**What is needed**
Would you print the lines below exactly, beginning at the line that has "knew God was prompting me to say" and stopping after the line that has "Logroño, La Rioja, Spain."? Only those lines, and no pictures.

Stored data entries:
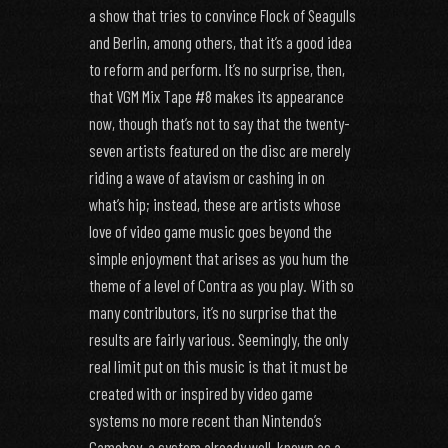
a show that tries to convince Flock of Seagulls
and Berlin, among others, that it’s a good idea
to reform and perform. It’s no surprise, then,
that VGM Mix Tape #8 makes its appearance
now, though that’s not to say that the twenty-
seven artists featured on the disc are merely
riding a wave of atavism or cashing in on
what’s hip; instead, these are artists whose
love of video game music goes beyond the
simple enjoyment that arises as you hum the
theme of a level of Contra as you play. With so
many contributors, it’s no surprise that the
results are fairly various. Seemingly, the only
real limit put on this music is that it must be
created with or inspired by video game
systems no more recent than Nintendo’s
Gameboy, a system already well-known as a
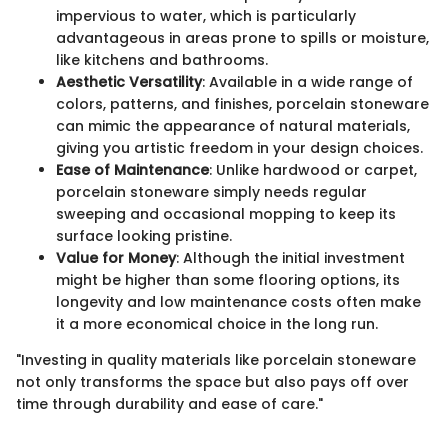
impervious to water, which is particularly
advantageous in areas prone to spills or moisture,
like kitchens and bathrooms.
Aesthetic Versatility
: Available in a wide range of
colors, patterns, and finishes, porcelain stoneware
can mimic the appearance of natural materials,
giving you artistic freedom in your design choices.
Ease of Maintenance
: Unlike hardwood or carpet,
porcelain stoneware simply needs regular
sweeping and occasional mopping to keep its
surface looking pristine.
Value for Money
: Although the initial investment
might be higher than some flooring options, its
longevity and low maintenance costs often make
it a more economical choice in the long run.
"Investing in quality materials like porcelain stoneware
not only transforms the space but also pays off over
time through durability and ease of care."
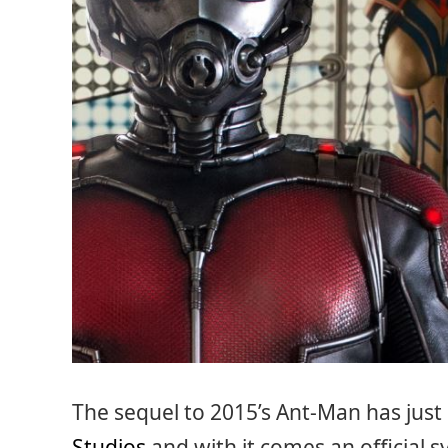
The sequel to 2015’s Ant-Man has just
Studios
and with it comes an official 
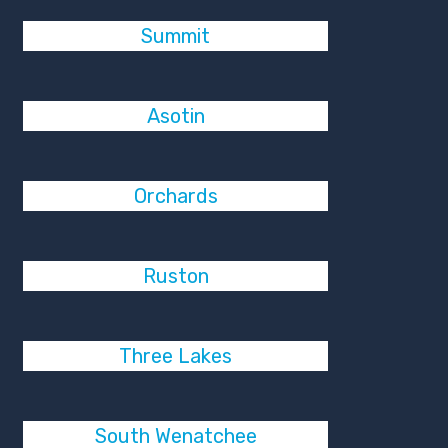
Summit
Asotin
Orchards
Ruston
Three Lakes
South Wenatchee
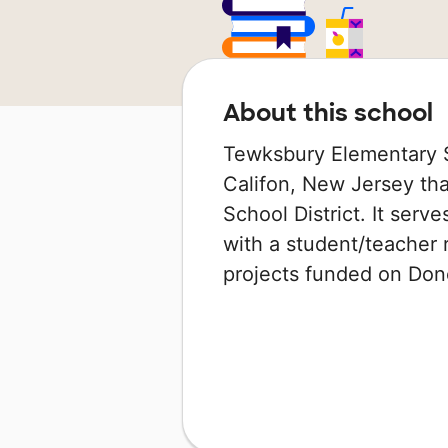
About this school
Tewksbury Elementary Sc
Califon, New Jersey tha
School District. It serv
with a student/teacher r
projects funded on Do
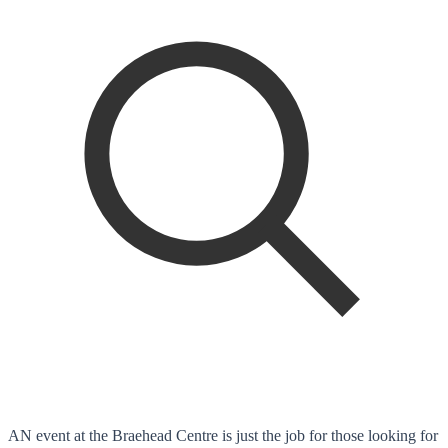
AN event at the Braehead Centre is just the job for those looking for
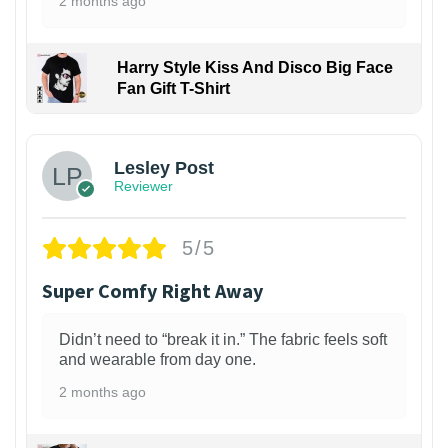
2 months ago
Harry Style Kiss And Disco Big Face
Fan Gift T-Shirt
1
Lesley Post
Reviewer
5/5
Super Comfy Right Away
Didn’t need to “break it in.” The fabric feels soft
and wearable from day one.
2 months ago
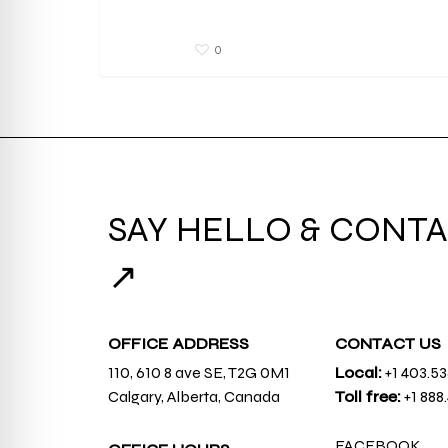
0
SAY HELLO & CONTA
↗
OFFICE ADDRESS
CONTACT US
110, 610 8 ave SE, T2G 0M1
Local:
+1 403.5
Calgary, Alberta, Canada
Toll free:
+1 888
FACEBOOK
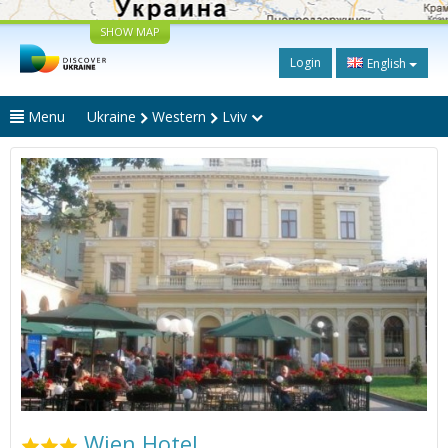
SHOW MAP
Login
English
Menu
Ukraine
Western
Lviv
Wien Hotel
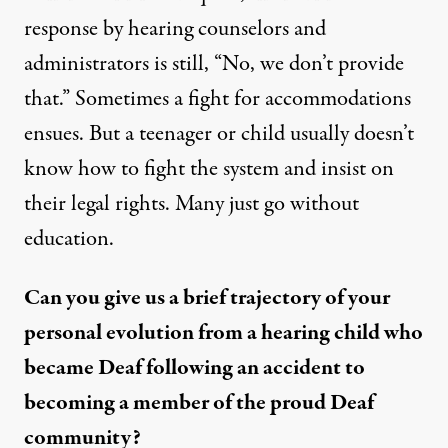
response by hearing counselors and
administrators is still, “No, we don’t provide
that.” Sometimes a fight for accommodations
ensues. But a teenager or child usually doesn’t
know how to fight the system and insist on
their legal rights. Many just go without
education.
Can you give us a brief trajectory of your
personal evolution from a hearing child who
became Deaf following an accident to
becoming a member of the proud Deaf
community?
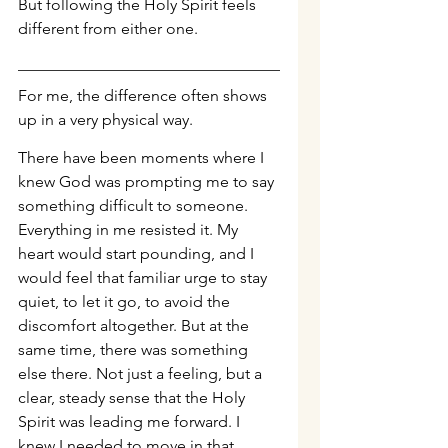
But following the Holy Spirit feels 
different from either one.
For me, the difference often shows 
up in a very physical way.
There have been moments where I 
knew God was prompting me to say 
something difficult to someone. 
Everything in me resisted it. My 
heart would start pounding, and I 
would feel that familiar urge to stay 
quiet, to let it go, to avoid the 
discomfort altogether. But at the 
same time, there was something 
else there. Not just a feeling, but a 
clear, steady sense that the Holy 
Spirit was leading me forward. I 
knew I needed to move in that 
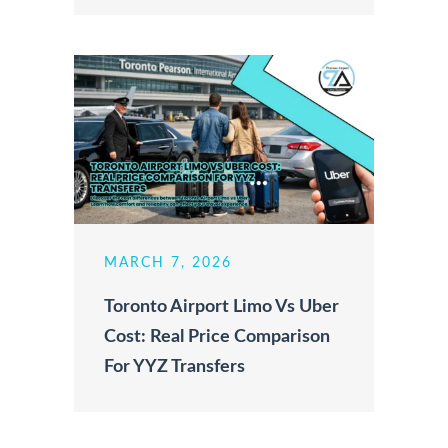
MARCH 7, 2026
Toronto Airport Limo Vs Uber
Cost: Real Price Comparison
For YYZ Transfers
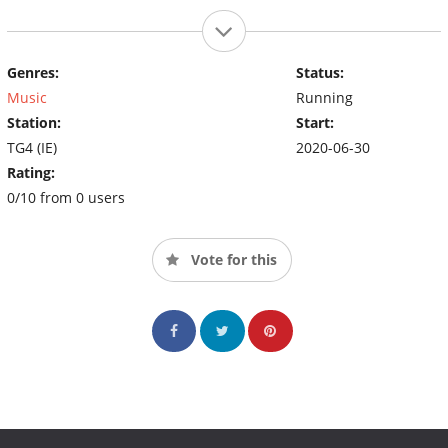
Genres:
Status:
Music
Running
Station:
Start:
TG4 (IE)
2020-06-30
Rating:
0/10 from 0 users
Vote for this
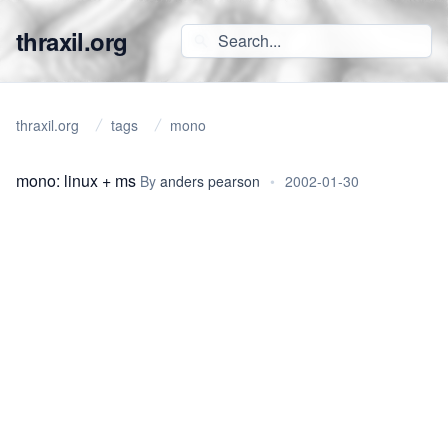
thraxil.org
thraxil.org
tags
mono
mono: linux + ms
By
anders pearson
•
2002-01-30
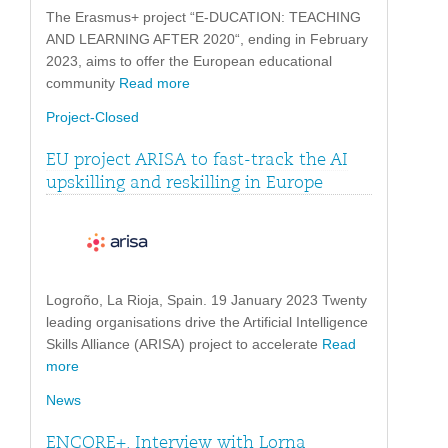
The Erasmus+ project “E-DUCATION: TEACHING
AND LEARNING AFTER 2020“, ending in February
2023, aims to offer the European educational
community
Read more
Project-Closed
EU project ARISA to fast-track the AI
upskilling and reskilling in Europe
Logroño, La Rioja, Spain. 19 January 2023 Twenty
leading organisations drive the Artificial Intelligence
Skills Alliance (ARISA) project to accelerate
Read
more
News
ENCORE+. Interview with Lorna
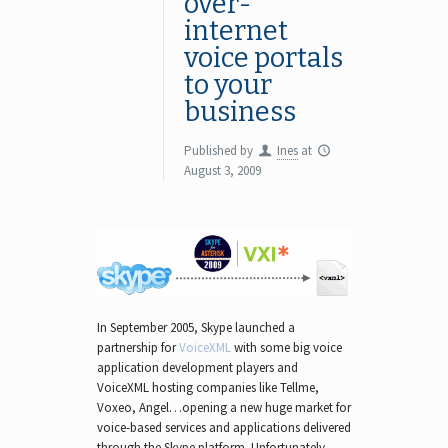
over-
internet
voice portals
to your
business
Published by
Ines
at
August 3, 2009
In September 2005, Skype launched a
partnership for
VoiceXML
with some big voice
application development players and
VoiceXML hosting companies like Tellme,
Voxeo, Angel…opening a new huge market for
voice-based services and applications delivered
through the Skype platform. Unfortunately,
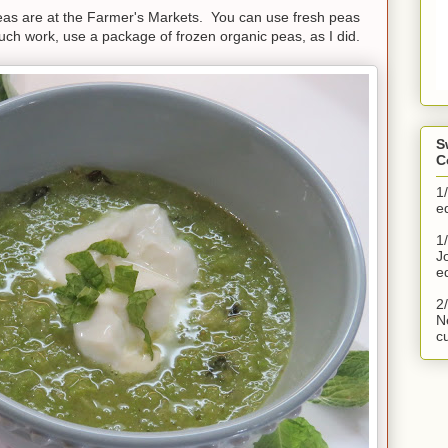
peas are at the Farmer's Markets. You can use fresh peas
o much work, use a package of frozen organic peas, as I did.
S
C
1
e
1/
J
e
2
N
c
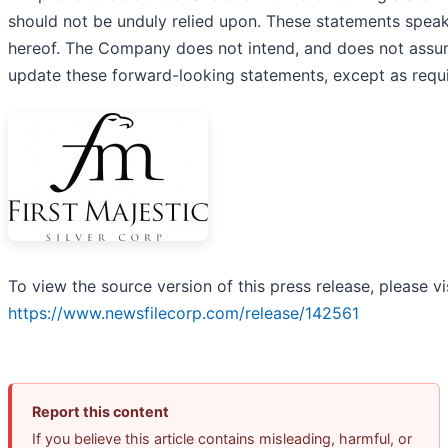
should not be unduly relied upon. These statements speak
hereof. The Company does not intend, and does not assum
update these forward-looking statements, except as requi
To view the source version of this press release, please vi
https://www.newsfilecorp.com/release/142561
Report this content
If you believe this article contains misleading, harmful, or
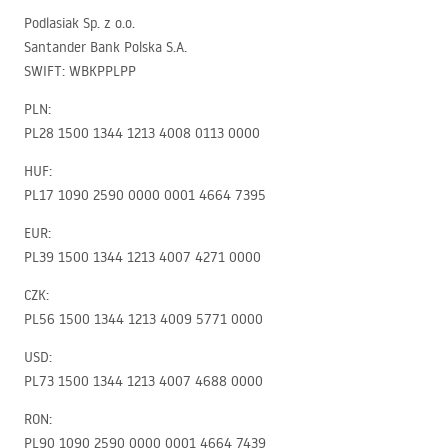
Podlasiak Sp. z o.o.
Santander Bank Polska S.A.
SWIFT
:
WBKPPLPP
PLN
:
PL28 1500 1344 1213 4008 0113 0000
HUF
:
PL17 1090 2590 0000 0001 4664 7395
EUR
:
PL39 1500 1344 1213 4007 4271 0000
CZK
:
PL56 1500 1344 1213 4009 5771 0000
USD
:
PL73 1500 1344 1213 4007 4688 0000
RON
:
PL90 1090 2590 0000 0001 4664 7439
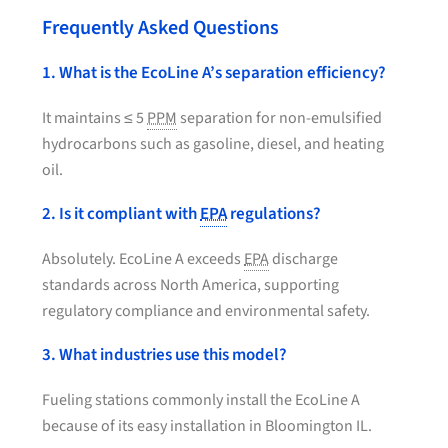
Frequently Asked Questions
1. What is the EcoLine A’s separation efficiency?
It maintains ≤ 5
PPM
separation for non-emulsified
hydrocarbons such as gasoline, diesel, and heating
oil.
2. Is it compliant with
EPA
regulations?
Absolutely. EcoLine A exceeds
EPA
discharge
standards across North America, supporting
regulatory compliance and environmental safety.
3. What industries use this model?
Fueling stations commonly install the EcoLine A
because of its easy installation in Bloomington IL.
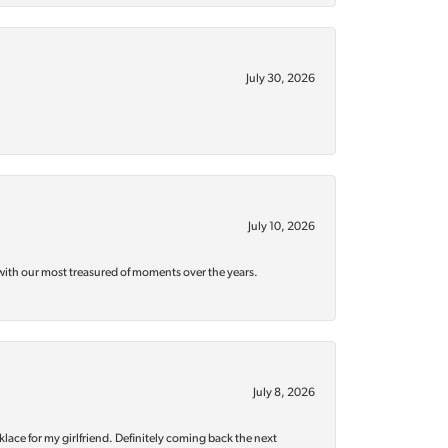
July 30, 2026
July 10, 2026
with our most treasured of moments over the years.
July 8, 2026
klace for my girlfriend. Definitely coming back the next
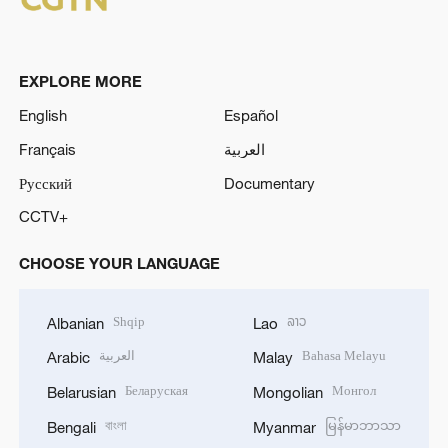
EXPLORE MORE
English
Español
Français
العربية
Русский
Documentary
CCTV+
CHOOSE YOUR LANGUAGE
Shqip
ລາວ
Albanian
Lao
العربية
Bahasa Melayu
Arabic
Malay
Беларуская
Монгол
Belarusian
Mongolian
বাংলা
မြန်မာဘာသာ
Bengali
Myanmar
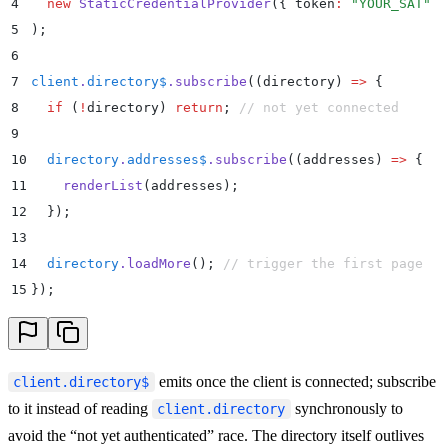
4
  new
 StaticCredentialProvider
(
{
 token
:
 "
YOUR_SAT
"
 }
5
)
;
6
7
client
.
directory$
.
subscribe
(
(
directory
)
 =>
 {
8
  if
 (
!
directory
) 
return
;
 // not yet connected
9
10
  directory
.
addresses$
.
subscribe
(
(
addresses
)
 =>
 {
11
    renderList
(
addresses
)
;
12
  }
)
;
13
14
  directory
.
loadMore
()
;
 // trigger the first page
15
}
)
;
emits once the client is connected; subscribe
client.directory$
to it instead of reading
synchronously to
client.directory
avoid the “not yet authenticated” race. The directory itself outlives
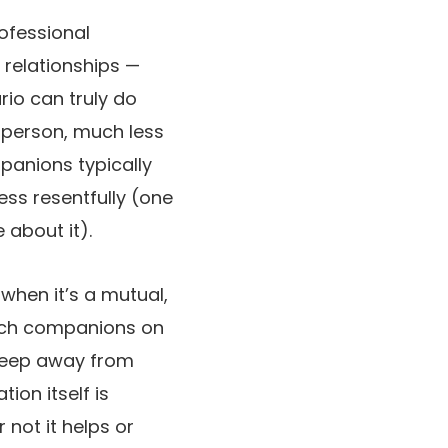
ofessional
 relationships —
rio can truly do
d person, much less
mpanions typically
ss resentfully (one
 about it).
when it’s a mutual,
each companions on
o keep away from
ion itself is
 not it helps or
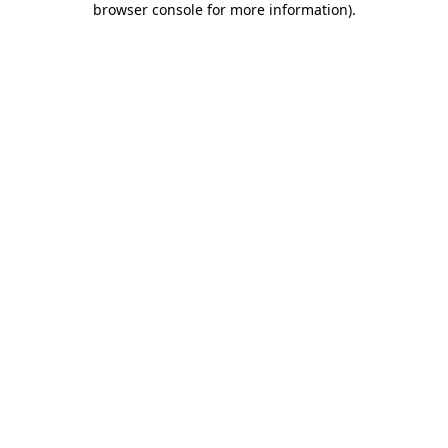
browser console for more information)
.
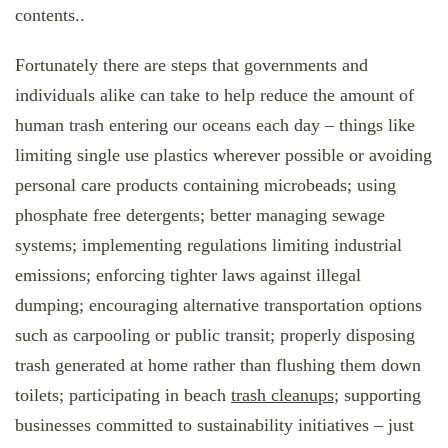
contents..
Fortunately there are steps that governments and
individuals alike can take to help reduce the amount of
human trash entering our oceans each day – things like
limiting single use plastics wherever possible or avoiding
personal care products containing microbeads; using
phosphate free detergents; better managing sewage
systems; implementing regulations limiting industrial
emissions; enforcing tighter laws against illegal
dumping; encouraging alternative transportation options
such as carpooling or public transit; properly disposing
trash generated at home rather than flushing them down
toilets; participating in beach
trash cleanups
; supporting
businesses committed to sustainability initiatives – just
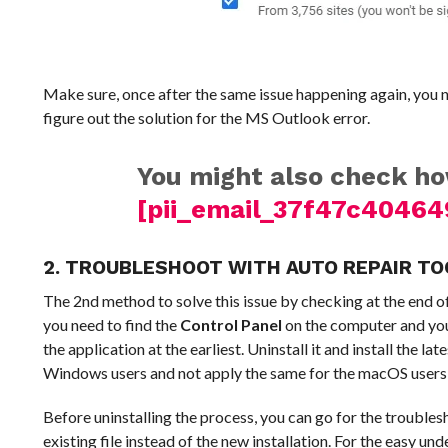
Make sure, once after the same issue happening again, you 
figure out the solution for the MS Outlook error.
You might also check ho
[pii_email_37f47c40464
2. TROUBLESHOOT WITH AUTO REPAIR TO
The 2nd method to solve this issue by checking at the end of
you need to find the
Control Panel
on the computer and you
the application at the earliest. Uninstall it and install the lat
Windows users and not apply the same for the macOS users 
Before uninstalling the process, you can go for the troublesh
existing file instead of the new installation. For the easy 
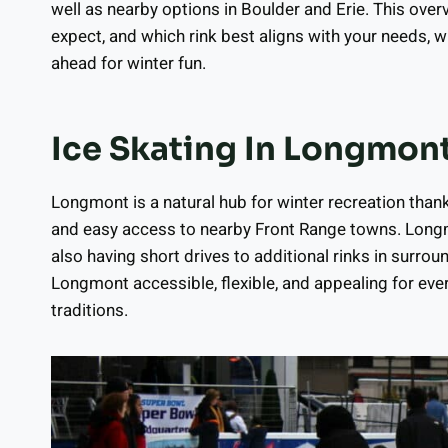
well as nearby options in Boulder and Erie. This ove
expect, and which rink best aligns with your needs, 
ahead for winter fun.
Ice Skating In Longmon
Longmont is a natural hub for winter recreation than
and easy access to nearby Front Range towns. Lon
also having short drives to additional rinks in sur
Longmont accessible, flexible, and appealing for ev
traditions.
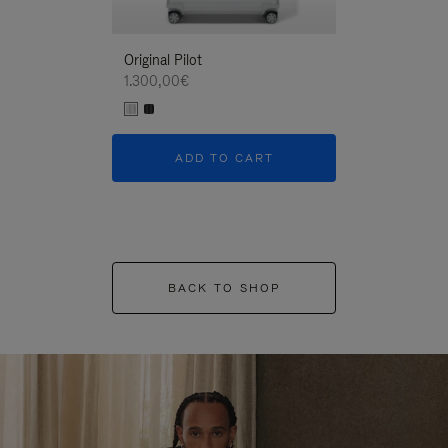
Original Pilot
1.300,00€
ADD TO CART
BACK TO SHOP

**Reply**
knew God was prompting me to say 
something difficult to someone. 
Everything in me resisted it. My 
heart would start pounding, and I 
would feel that familiar urge to stay 
quiet, to let it go, to avoid the 
discomfort altogether. But at the 
same time, there was something 
else there. Not just a feeling, but a 
clear, steady sense that the Holy 
Spirit was leading me forward. I 
knew I needed to move in that 
MARCH 7, 2026
Toronto Airport Limo Vs Uber
Cost: Real Price Comparison
For YYZ Transfers
Genres:
Status:
Music
Running
Station:
Start:
TG4 (IE)
2020-06-30
Rating:
0/10 from 0 users
Vote for this
thraxil.org
thraxil.org
tags
mono
mono: linux + ms
By
anders pearson
•
2002-01-30
The Erasmus+ project “E-DUCATION: TEACHING
AND LEARNING AFTER 2020“, ending in February
2023, aims to offer the European educational
community
Read more
Project-Closed
EU project ARISA to fast-track the AI
upskilling and reskilling in Europe
Logroño, La Rioja, Spain. 19 January 2023 Twenty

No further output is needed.